ASSIGNMENT => Check each line of the entries below for the word "Posts", and copy the lines that have it.

MATERIAL SHOWN =>
======

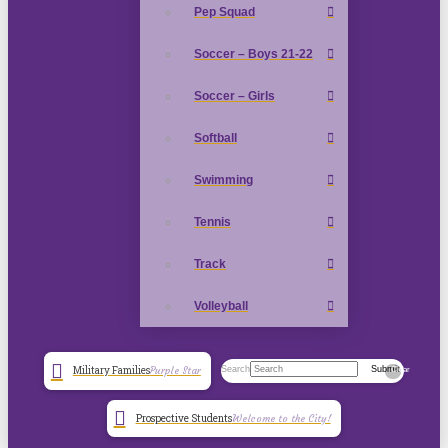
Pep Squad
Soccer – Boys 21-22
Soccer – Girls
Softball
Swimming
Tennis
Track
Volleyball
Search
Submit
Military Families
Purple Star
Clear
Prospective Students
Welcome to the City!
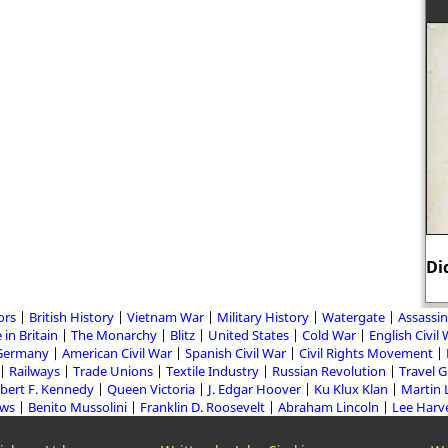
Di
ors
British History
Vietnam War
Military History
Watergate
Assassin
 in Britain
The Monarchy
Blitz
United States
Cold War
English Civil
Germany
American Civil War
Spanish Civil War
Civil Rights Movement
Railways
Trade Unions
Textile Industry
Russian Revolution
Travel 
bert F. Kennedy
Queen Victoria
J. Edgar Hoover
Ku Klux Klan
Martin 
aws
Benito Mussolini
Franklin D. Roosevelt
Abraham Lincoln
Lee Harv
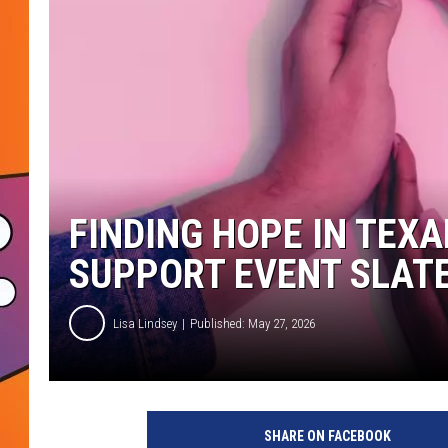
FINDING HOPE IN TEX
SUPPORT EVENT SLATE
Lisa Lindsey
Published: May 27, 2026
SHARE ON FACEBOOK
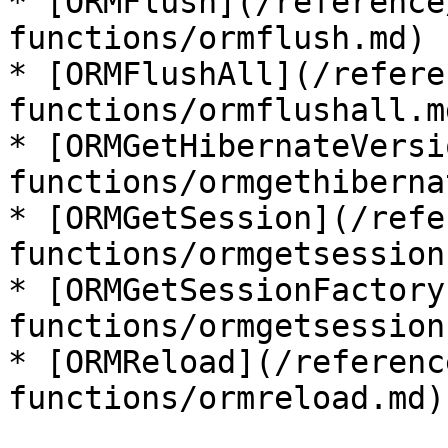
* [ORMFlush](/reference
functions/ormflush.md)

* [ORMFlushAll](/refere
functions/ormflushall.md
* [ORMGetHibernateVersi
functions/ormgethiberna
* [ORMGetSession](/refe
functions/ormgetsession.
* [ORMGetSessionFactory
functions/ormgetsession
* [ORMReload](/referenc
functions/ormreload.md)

======

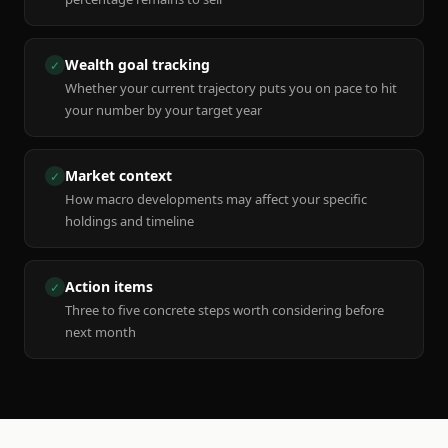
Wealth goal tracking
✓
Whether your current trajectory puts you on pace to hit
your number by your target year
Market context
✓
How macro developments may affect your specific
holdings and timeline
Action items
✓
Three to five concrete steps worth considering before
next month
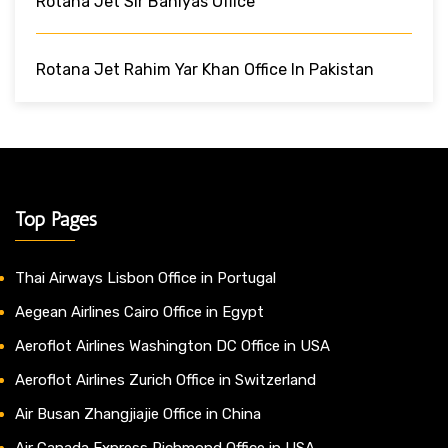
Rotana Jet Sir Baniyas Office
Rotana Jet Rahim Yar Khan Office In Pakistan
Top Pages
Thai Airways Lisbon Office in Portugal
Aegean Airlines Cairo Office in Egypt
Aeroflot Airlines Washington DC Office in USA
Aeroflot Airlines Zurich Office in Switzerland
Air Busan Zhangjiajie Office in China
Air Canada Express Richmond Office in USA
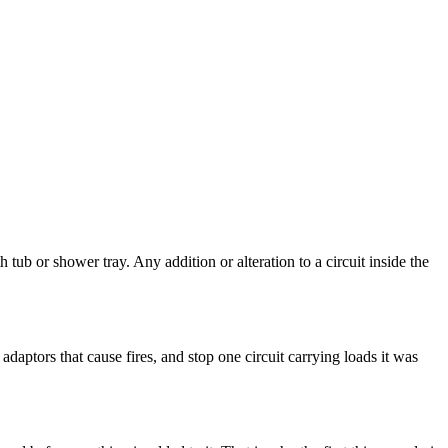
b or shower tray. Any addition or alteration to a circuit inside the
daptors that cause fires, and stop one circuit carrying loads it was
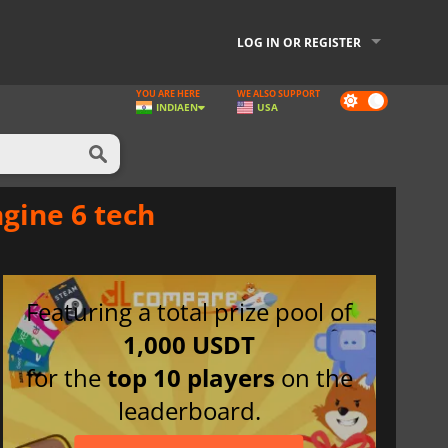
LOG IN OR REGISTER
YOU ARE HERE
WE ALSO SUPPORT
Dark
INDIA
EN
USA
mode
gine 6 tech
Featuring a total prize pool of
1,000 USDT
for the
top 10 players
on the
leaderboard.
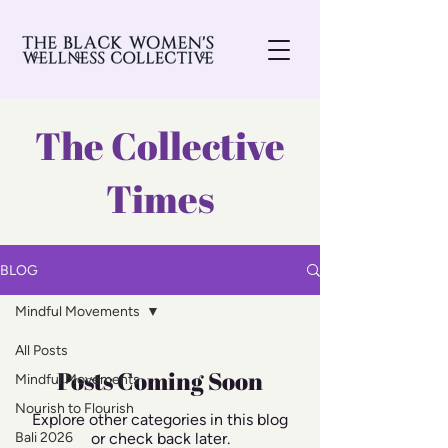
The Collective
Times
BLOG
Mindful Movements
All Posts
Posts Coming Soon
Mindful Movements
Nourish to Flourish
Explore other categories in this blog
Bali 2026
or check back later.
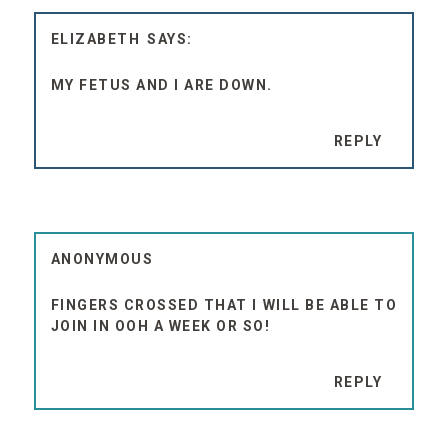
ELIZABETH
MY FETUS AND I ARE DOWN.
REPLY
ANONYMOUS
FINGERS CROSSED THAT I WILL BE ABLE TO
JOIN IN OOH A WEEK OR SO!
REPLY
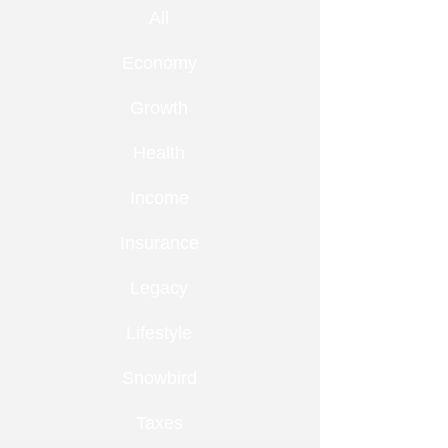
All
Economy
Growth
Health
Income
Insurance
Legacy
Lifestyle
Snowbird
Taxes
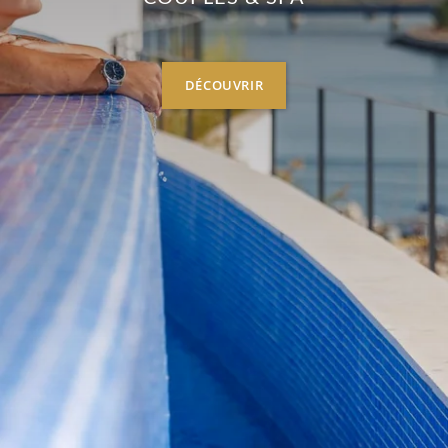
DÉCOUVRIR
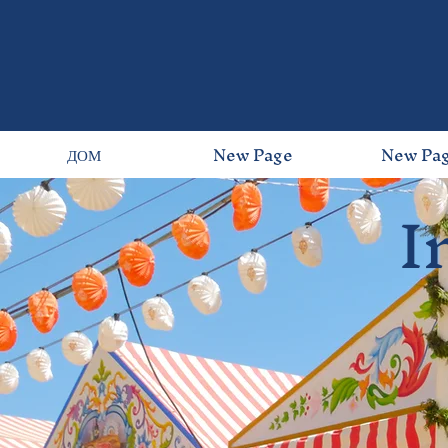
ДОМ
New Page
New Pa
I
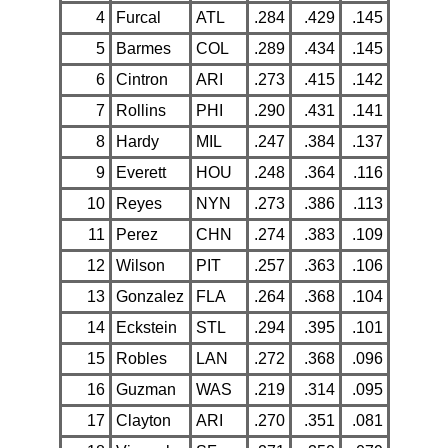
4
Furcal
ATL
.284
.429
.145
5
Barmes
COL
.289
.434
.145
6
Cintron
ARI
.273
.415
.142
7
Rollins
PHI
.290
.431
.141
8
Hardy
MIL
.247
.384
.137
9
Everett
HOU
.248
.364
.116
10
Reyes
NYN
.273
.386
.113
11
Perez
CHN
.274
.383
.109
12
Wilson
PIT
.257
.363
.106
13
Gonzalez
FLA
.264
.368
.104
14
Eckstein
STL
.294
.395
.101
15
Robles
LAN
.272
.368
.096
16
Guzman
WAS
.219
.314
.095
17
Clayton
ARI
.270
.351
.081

======

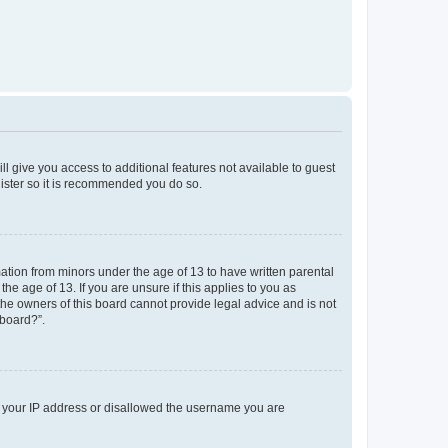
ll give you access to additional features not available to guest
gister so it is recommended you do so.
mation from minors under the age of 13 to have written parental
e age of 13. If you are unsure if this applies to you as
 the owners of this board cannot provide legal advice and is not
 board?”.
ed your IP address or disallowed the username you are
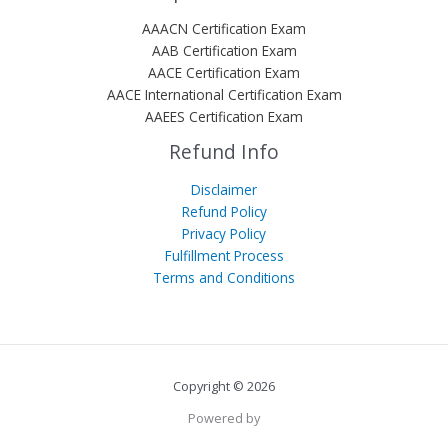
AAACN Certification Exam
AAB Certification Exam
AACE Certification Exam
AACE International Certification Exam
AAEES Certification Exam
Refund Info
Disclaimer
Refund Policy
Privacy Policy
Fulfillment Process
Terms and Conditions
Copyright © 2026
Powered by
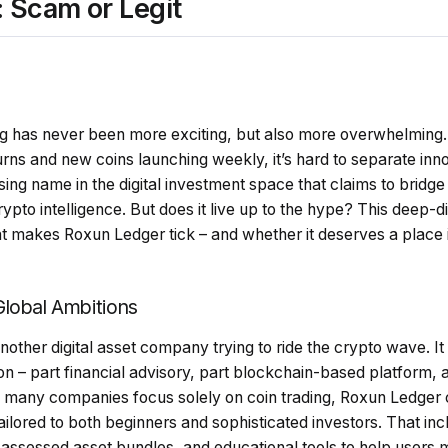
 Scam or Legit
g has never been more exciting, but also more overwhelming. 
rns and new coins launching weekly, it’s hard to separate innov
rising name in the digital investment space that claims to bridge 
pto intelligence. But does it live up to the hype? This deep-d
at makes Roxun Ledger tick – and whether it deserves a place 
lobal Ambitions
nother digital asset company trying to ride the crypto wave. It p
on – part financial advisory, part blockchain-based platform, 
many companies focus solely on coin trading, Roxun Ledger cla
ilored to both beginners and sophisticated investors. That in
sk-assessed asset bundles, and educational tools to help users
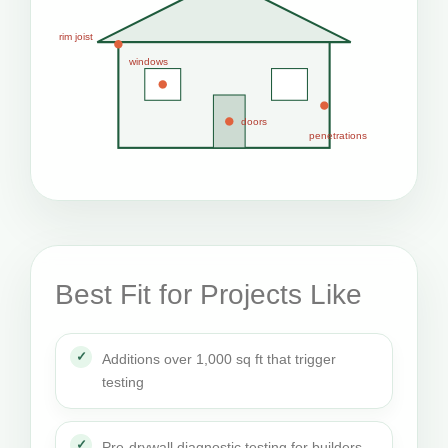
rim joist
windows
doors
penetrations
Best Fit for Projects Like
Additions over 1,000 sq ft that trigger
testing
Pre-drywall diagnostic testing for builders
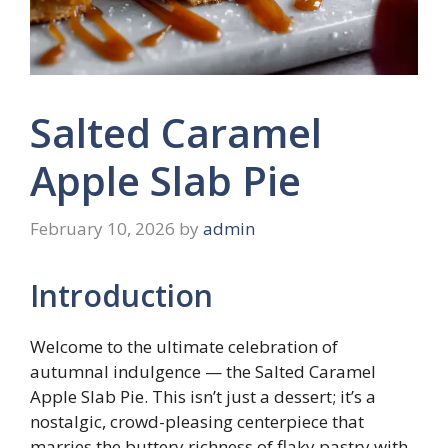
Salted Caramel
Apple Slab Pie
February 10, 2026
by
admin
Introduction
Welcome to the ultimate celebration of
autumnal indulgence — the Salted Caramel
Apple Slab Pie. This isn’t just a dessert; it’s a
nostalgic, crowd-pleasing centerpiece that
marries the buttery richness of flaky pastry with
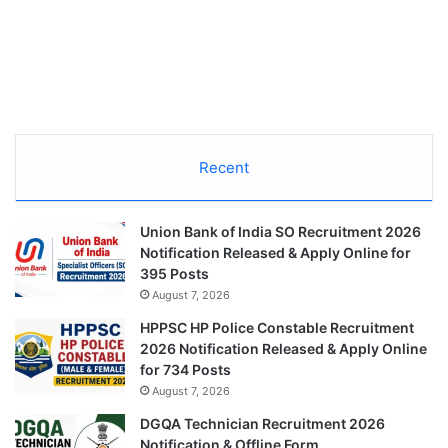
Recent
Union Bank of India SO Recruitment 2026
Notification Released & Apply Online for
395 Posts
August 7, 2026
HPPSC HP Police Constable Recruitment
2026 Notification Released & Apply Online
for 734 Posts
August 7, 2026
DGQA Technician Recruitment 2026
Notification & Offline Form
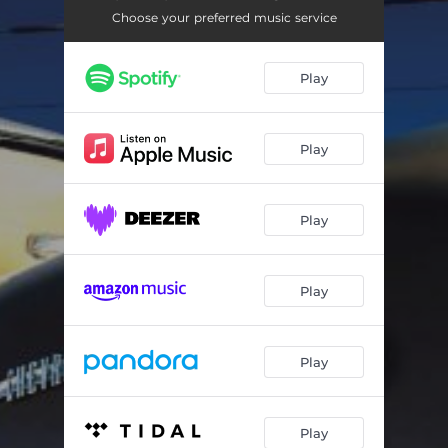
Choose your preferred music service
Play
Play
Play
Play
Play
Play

======

EXPECTED ANSWER =>
All Posts
Posts Coming Soon
395 Posts
for 734 Posts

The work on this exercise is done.